I loved the weird boxes back in the 90s and 2000s. I remember dad would always take us to computer trade shows and ham events, and occasionally you'd see someone from ATi or Nvidia (or one of the integrators) demoing their wares with all sorts of bizarre and funny demo software and renders. I don't know if it was just me or what, but they always sent real nice sales or marketing people and it was fun to talk to them about the GPUs as a kid. I think they were as mystified (I recall several of them laughing about it) about the box art as everyone else was.
This is a blast from the past! I remember being really young and buying a GPU based solely on what art was on the box (and yes, it was a scantily clad woman) and getting really, really luckily that it actually worked with my components but it was my intro to upgrading PCs!
Ahhh reminded me of my sapphire 3870 toxic edition. Cool box art and one of the coldest running cards I’ve owned with the Vapor x chamber.
TFA calls it unhinged, I call it creative and exciting. Now all we get is rounded edges, solid colours, and "copies of reality" - boring; if I wanted reality I'd go outside and touch grass.
When people still bought Graphics Processing Units for processing graphics and not crypto mining or AI inferencing
I remember some of those.
oh god some of these just brought back memories long repressed
Those box designers appear to have moved on to the performance whey protein and workout supplement industry.
look at the evolution of the DirectX branding through the years as well. OGs remember the logo themed after the radioactive hazard symbol.
When you'd first get a 3d accelerator you'd enter in a completely new world, the graphics and speed you'd get were on a different planet with what your computer could do without them.

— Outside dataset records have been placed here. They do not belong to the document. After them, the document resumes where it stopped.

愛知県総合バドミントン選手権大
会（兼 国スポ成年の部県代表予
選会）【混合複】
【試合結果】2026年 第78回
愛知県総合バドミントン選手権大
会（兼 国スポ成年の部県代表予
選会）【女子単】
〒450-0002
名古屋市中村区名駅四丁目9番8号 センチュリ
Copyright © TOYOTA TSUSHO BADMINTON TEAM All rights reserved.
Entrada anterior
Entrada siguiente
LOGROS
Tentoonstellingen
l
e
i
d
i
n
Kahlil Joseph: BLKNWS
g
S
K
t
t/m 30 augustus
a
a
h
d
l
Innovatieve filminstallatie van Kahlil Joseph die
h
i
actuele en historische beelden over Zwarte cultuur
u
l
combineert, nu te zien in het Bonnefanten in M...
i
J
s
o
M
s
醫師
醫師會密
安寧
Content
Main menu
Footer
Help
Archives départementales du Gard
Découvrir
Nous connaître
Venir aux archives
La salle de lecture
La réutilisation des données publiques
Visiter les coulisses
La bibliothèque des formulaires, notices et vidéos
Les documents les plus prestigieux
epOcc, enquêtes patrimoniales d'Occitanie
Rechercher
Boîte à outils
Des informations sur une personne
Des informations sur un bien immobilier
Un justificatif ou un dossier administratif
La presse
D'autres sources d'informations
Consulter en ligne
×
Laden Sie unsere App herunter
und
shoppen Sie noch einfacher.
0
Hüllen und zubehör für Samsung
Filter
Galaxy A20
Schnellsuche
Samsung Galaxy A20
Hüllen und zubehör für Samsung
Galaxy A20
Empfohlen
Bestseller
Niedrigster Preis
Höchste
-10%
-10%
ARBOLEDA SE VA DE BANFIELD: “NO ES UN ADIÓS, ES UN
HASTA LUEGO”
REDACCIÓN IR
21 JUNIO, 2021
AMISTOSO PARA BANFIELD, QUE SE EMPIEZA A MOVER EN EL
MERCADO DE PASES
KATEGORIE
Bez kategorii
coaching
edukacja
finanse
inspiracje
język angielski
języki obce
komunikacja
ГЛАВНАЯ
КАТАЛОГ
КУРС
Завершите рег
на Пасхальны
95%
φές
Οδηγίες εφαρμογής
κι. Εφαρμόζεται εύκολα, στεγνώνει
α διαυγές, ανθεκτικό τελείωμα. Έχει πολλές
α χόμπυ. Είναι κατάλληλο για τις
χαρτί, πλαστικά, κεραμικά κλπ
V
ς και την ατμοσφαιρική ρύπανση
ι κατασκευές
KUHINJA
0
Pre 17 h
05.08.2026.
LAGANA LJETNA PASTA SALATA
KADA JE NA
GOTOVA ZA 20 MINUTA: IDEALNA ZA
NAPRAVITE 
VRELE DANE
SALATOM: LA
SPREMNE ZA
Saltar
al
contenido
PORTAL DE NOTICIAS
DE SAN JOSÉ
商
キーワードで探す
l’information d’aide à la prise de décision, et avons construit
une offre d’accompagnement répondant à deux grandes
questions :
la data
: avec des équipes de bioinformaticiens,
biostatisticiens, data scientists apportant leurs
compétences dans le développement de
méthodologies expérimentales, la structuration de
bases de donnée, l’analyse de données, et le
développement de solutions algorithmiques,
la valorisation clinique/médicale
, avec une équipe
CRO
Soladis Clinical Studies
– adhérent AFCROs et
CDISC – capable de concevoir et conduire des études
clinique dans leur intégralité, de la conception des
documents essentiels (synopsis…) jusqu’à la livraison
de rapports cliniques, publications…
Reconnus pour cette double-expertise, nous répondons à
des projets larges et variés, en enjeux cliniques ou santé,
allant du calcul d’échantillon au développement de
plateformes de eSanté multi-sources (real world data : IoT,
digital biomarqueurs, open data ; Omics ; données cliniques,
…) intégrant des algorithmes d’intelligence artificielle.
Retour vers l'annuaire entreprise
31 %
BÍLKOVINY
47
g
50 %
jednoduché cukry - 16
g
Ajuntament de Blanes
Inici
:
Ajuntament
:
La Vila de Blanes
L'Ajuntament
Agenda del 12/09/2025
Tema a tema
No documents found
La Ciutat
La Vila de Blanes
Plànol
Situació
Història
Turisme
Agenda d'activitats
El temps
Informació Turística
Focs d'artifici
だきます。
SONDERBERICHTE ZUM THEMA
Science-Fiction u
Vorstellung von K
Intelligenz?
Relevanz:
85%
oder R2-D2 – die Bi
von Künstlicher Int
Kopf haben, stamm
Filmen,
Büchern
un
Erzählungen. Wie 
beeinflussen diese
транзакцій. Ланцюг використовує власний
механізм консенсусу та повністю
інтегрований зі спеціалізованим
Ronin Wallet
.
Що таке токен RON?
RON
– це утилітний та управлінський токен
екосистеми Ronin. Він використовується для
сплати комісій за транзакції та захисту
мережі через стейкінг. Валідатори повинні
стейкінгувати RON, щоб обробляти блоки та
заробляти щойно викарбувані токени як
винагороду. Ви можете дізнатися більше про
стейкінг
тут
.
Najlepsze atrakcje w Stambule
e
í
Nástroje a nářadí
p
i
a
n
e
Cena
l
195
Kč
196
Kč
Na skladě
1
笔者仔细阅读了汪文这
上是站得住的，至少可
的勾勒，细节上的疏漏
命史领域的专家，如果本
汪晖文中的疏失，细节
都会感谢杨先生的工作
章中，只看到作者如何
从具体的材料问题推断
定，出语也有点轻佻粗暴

I think that the boxes initially reflected that.
My first accelerator (rather late) was that 3D Blaster Voodoo 2; the graphics of the box contributed to the emotion of holding it, they looked better than in the picture.
I was mindblown when I saw what the card could do, and I believe to have thought that the graphics did reflect well its capabilities.
I sure kept the box for many years.
I imagine that then the manufacturers felt compelled to keep making boxes which would stand out; and in part, yes, they tried to attract some purchases from people who didn't originally mean to get a new graphics card.
As usual, when money is to be found the soulless bean counting serious mba types come along and kill all the fun. Not to mention all the pretending money-seekers who can't code their way out of a paper bag.
> As usual, when money is to be found the soulless bean counting serious mba types come along and kill all the fun.
A reminder: Even years after inventing CUDA, Nvidia, the top GPU manufacturer, was fighting for survival. I'm not sure what saved them - perhaps crypto.
If you ignore the money, they appeared quite strong. But they struggled financially. Intel famously considered buying them around 2010 because they knew they could buy them cheap - Nvidia might not survive and weren't in a position to negotiate). Thankfully, the Intel CEO killed the idea because he knew Jensen wouldn't work well with Intel.
Nvidia may not have been saved by "bean counters", but they do have a place in the world.
I think what happened is, at the time those were literally more or less examples of the best scenes the cards could render. Nowadays, putting together an example of the best scene the card could render requires a whole art department and a couple months of design. Nobody’s going to spend months on box art, so we get bland rectangles or whatever.
It's nothing that complicated. Nvidia started micromanaging their distributors, and removed all the fun, and AMD just copies what they do.
Or it was just a fad when the scene was novel and it ran its course as fads and design elements do. This explanation doesn't require there to be an enemy to demonize but sometimes there just isn't, as much as we might want there to be.
What the best scene you could render is a bit fuzzy. In blender you could render anything at all. But in a game, at what resolution, and what framerate, are the shadows dynamic or baked in?